TASK PROMPT: For the data below, restate word for word only the lines from the line containing "20. Иммунологические" through the line containing "SUPPORT AREA", both ends included.

Data records:
*** Begin section ***

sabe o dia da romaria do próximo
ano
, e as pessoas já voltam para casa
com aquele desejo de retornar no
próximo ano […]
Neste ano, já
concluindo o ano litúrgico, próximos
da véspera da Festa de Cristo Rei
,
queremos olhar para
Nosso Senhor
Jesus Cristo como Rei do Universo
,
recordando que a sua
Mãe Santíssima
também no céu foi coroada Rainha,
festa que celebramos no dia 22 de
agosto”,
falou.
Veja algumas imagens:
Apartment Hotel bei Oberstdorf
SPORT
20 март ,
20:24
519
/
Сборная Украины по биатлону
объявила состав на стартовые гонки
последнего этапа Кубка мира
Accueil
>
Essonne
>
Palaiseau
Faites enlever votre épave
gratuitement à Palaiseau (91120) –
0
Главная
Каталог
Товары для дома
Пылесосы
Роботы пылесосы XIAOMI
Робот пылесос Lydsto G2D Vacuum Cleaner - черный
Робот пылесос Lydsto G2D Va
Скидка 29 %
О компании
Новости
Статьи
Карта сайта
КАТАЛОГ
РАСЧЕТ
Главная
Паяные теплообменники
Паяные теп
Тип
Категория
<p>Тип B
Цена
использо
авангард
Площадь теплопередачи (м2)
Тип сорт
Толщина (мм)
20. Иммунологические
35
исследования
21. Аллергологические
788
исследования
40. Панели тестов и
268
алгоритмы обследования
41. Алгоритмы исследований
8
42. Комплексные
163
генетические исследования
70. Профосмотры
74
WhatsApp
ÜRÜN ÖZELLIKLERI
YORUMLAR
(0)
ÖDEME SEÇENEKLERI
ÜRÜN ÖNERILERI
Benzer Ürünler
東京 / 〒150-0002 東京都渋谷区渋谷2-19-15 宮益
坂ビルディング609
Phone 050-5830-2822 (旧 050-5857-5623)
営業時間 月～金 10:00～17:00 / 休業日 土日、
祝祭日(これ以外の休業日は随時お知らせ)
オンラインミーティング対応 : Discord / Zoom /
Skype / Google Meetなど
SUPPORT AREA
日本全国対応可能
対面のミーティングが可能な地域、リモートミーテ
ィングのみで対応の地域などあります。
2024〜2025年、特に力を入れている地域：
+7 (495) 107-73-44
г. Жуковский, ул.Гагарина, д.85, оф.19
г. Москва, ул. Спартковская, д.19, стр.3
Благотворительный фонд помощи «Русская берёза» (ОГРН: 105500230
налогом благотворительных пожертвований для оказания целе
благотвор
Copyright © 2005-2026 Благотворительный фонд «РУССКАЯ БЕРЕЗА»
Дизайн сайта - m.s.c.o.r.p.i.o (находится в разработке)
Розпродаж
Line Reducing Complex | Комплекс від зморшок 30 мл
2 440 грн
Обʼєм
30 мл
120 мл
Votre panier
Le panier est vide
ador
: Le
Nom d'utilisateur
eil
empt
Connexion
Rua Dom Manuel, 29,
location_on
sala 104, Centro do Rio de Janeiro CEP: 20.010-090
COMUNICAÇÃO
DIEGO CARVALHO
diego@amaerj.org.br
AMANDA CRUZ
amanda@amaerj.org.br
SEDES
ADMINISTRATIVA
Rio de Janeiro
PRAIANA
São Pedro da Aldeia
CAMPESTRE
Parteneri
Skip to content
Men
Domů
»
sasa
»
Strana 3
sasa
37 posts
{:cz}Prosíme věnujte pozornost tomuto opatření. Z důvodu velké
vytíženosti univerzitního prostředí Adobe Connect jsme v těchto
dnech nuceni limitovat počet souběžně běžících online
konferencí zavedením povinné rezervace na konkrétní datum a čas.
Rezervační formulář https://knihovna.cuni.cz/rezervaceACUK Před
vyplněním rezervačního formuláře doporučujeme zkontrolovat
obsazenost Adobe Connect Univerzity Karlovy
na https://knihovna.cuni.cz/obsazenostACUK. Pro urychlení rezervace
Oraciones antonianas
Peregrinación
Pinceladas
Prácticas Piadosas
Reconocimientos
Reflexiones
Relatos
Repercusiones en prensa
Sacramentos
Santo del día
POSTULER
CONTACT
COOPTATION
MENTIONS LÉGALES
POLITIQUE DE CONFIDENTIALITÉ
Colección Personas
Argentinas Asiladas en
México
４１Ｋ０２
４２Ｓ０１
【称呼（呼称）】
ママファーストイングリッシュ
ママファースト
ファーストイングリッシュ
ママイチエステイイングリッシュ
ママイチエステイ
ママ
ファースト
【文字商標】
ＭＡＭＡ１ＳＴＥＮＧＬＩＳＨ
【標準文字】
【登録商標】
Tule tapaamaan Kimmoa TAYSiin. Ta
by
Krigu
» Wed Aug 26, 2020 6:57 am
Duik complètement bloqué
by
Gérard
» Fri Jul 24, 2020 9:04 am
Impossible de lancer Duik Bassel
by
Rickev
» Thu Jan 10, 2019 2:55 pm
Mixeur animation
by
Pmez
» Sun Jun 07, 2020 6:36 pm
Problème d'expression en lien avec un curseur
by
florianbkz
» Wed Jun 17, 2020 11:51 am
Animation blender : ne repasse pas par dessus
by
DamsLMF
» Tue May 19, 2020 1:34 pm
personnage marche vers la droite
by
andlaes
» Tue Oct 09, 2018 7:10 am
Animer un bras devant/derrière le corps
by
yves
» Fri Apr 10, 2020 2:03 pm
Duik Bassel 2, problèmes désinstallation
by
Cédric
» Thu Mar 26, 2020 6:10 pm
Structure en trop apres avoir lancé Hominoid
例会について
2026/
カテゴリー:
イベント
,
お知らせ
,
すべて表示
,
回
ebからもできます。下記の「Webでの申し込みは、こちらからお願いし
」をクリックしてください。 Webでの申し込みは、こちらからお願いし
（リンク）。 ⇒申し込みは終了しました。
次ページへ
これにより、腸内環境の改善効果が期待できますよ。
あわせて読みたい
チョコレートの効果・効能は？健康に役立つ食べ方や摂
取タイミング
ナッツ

*** End section ***

SOLUTION TO THIS PROBLEM:
20. Иммунологические
35
исследования
21. Аллергологические
788
исследования
40. Панели тестов и
268
алгоритмы обследования
41. Алгоритмы исследований
8
42. Комплексные
163
генетические исследования
70. Профосмотры
74
WhatsApp
ÜRÜN ÖZELLIKLERI
YORUMLAR
(0)
ÖDEME SEÇENEKLERI
ÜRÜN ÖNERILERI
Benzer Ürünler
東京 / 〒150-0002 東京都渋谷区渋谷2-19-15 宮益
坂ビルディング609
Phone 050-5830-2822 (旧 050-5857-5623)
営業時間 月～金 10:00～17:00 / 休業日 土日、
祝祭日(これ以外の休業日は随時お知らせ)
オンラインミーティング対応 : Discord / Zoom /
Skype / Google Meetなど
SUPPORT AREA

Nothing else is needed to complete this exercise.